La FEP: Existe-t-il un moyens de dépasser ces blocages pour faire avancer la fiscalité écologique en France?
Jacques Le Cacheux: Actuellement je pense que c’est très difficile. Il faut essayer de dégager des consensus. Ce qui est désespérant dans cette histoire c’est que le gouvernement a manqué de pédagogie. On n’a pas expliqué clairement quel était le poids réel de cette écotaxe sur le coût du transport, qui est en réalité extrêmement faible. Si vous calculez par kilo transporté, vous verrez que c’est dérisoire. Dans le cas de la Bretagne, pour un transport de Brest à Paris, ça ne faisait même pas un demi centime d’euro par kilo transporté. C’est quelque chose d’absolument dérisoire. On aurait pu également expliquer qu’il s’agissait de financer l’entretien des infrastructures de transports et que donc c’était autant que les autres contribuables ne paieraient pas. Pour l’instant les routes et autoroutes bretonnes sont payées par les contribuables français dans leur ensemble. Je pense qu’il y a eu de la part de ce gouvernement un manque total d’effort de pédagogie dans cette affaire. Et puis il est vrai qu’en ce moment tout ce qui touche à la fiscalité est extrêmement sensible. On voit bien qu’il ne se passe pas une semaine sans qu’il y est un problème du côté de la fiscalité, donc c’est vrai que le contexte est assez tendu.
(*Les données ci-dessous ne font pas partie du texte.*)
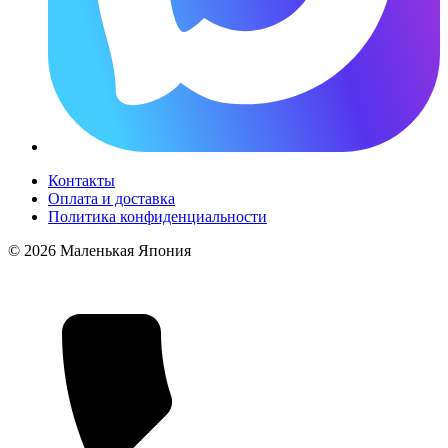
Контакты
Оплата и доставка
Политика конфиденциальности
© 2026 Маленькая Япония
La FEP: et sur la manière de faire avancer la fiscalité écologique?
Jacques Le Cacheux: Sur la fiscalité écologique, il faudrait vraiment essayer de faire des efforts « bipartisans ». Je sais que c’est un petit peu utopique de dire ça dans le contexte politique actuel. Mais en même temps si on arrive pas à faire ce genre de compromis politique assez large on a beaucoup de mal à avancer. Les deux conditions c’est beaucoup de pédagogie et puis la mobilisation d’un soutien politique le plus large possible. Le manque de pédagogie actuellement est criant.
La FEP: Lorsque le gouvernement Fillon avait enterré la taxe carbone, l’une des excuses avait été que le niveau européen était plus pertinent pour ne pas affaiblir la compétitivité des entreprises françaises.
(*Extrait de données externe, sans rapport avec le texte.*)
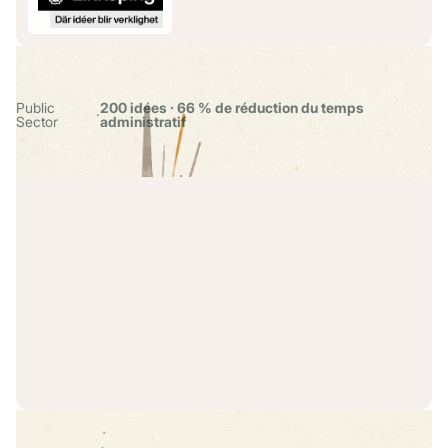
Linköping : 200 idées, -66 % de temps admin
Public
200 idées · 66 % de réduction du temps
·
Sector
administratif
Comment VINCI Energies mobilise les idées de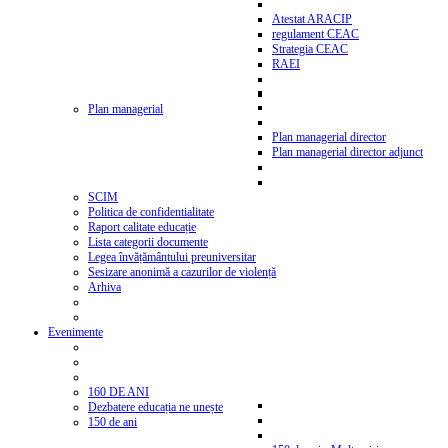
Atestat ARACIP
regulament CEAC
Strategia CEAC
RAEI
Plan managerial
Plan managerial director
Plan managerial director adjunct
SCIM
Politica de confidentialitate
Raport calitate educație
Lista categorii documente
Legea învățământului preuniversitar
Sesizare anonimă a cazurilor de violență
Arhiva
Evenimente
160 DE ANI
Dezbatere educația ne unește
150 de ani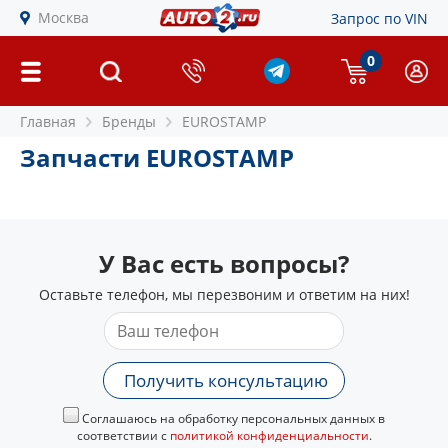
Москва
Запрос по VIN
0
Главная
Бренды
EUROSTAMP
Запчасти EUROSTAMP
У Вас есть вопросы?
Оставьте телефон, мы перезвоним и ответим на них!
Получить консультацию
Соглашаюсь на обработку персональных данных в
соответствии с
политикой конфиденциальности
.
Jacques Le Cacheux: C’est un peu facile de botter en touche de la sorte. On pourrait aussi dire qu’il faut développer ça au niveau mondial. On a toujours raison de dire ça. Simplement si on dit cela on sait très bien que ça ne se fera pas. C’est aussi une façon de dire: « ne le faisons pas ». On peut toujours utiliser l’excuse qui consiste à dire que les autres ne le font pas donc nous ne le feront pas tant que tous le monde ne le fait pas. Si on rentre dans cette logique on ne fera jamais rien. On ne protégera pas les aires marines, etc… Dans ces domaines là il n’y a pas de gouvernance européenne sérieuse et il y a encore moins de gouvernance mondiale sérieuse. On sait très bien qu’il arrive un moment où soit on avance soit il ne se passe rien. Il y a des pays qui l’ont fait. La Suède, le Danemark, et un certain nombre de pays ont mis en place des fiscalités écologiques ambitieuses au niveau national. Donc c’est faisable, notamment dans des économies développées, avancées, très ouvertes et faisant partie de l’Union européenne. Il faut arrêter avec les mauvaises excuses.